萧寒不置可否,也安静下来。
直到他再次睡意昏沉,才想起来最开始的问题还没有解决。
翌日清晨。
将近九点时,何冉被萧寒叫醒。
他已梳理干净、穿戴整齐,叫何冉起床吃早饭。
何冉坐起身发了会儿呆,渐渐找回身体的操控权,才慢吞吞地走下床。
走进浴室里,发现自己用过的牙刷仍插在萧寒的杯子里,她不由笑了笑。
何冉磨蹭了十几分钟还没下楼,萧寒担心她又晕倒,上来查看情况。
见她安好无事,萧寒催促道:“快点吃完,我先送你回医院,然后再去车站。

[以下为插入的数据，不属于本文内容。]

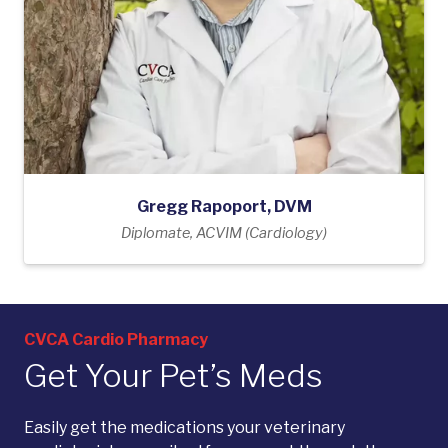
Gregg Rapoport, DVM
Diplomate, ACVIM (Cardiology)
CVCA Cardio Pharmacy
Get Your Pet’s Meds
Easily get the medications your veterinary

”
何冉站在原地没动,神秘兮兮地冲他勾了勾手指。
萧寒问:“干嘛?”
何冉说:“有事跟你说。”
萧寒半信半疑朝她走过去。
待他走到跟前,何冉一把勾住他的脖子,上半身凑了上去。
她精准地找到他嘴唇的位置,用发狠的力道咬下去。
何冉的镜框磕在他鼻梁上,萧寒怔了一下,脚步往后退,何冉死死纠缠不肯松开。
直到胸腔因为缺氧快要爆炸,她才突兀地结束这个吻。
何冉张着嘴大口大口地呼吸着,她脸色看起来不太好,一双眼睛却顾盼生辉地对着他笑。
萧寒选择不去看,他无动于衷地转身往外走,“吃饭了。”
何冉没有心理准备,被他带得往前一绊,萧寒忙又伸手扶住她。
他心有余悸,语气重了些:“你安分点。”
何冉罔若未闻,就着身体倾斜的姿势,抬起腿在他明显鼓起的地方轻轻地摩擦。
萧寒脸部绷得很紧,双眼漆黑,眼神却炽热明亮。
何冉眼角上扬起一抹弧度,她的所有肢体语言都在传递两个字,勾引。
萧寒声音沉闷:“我十点的火车。”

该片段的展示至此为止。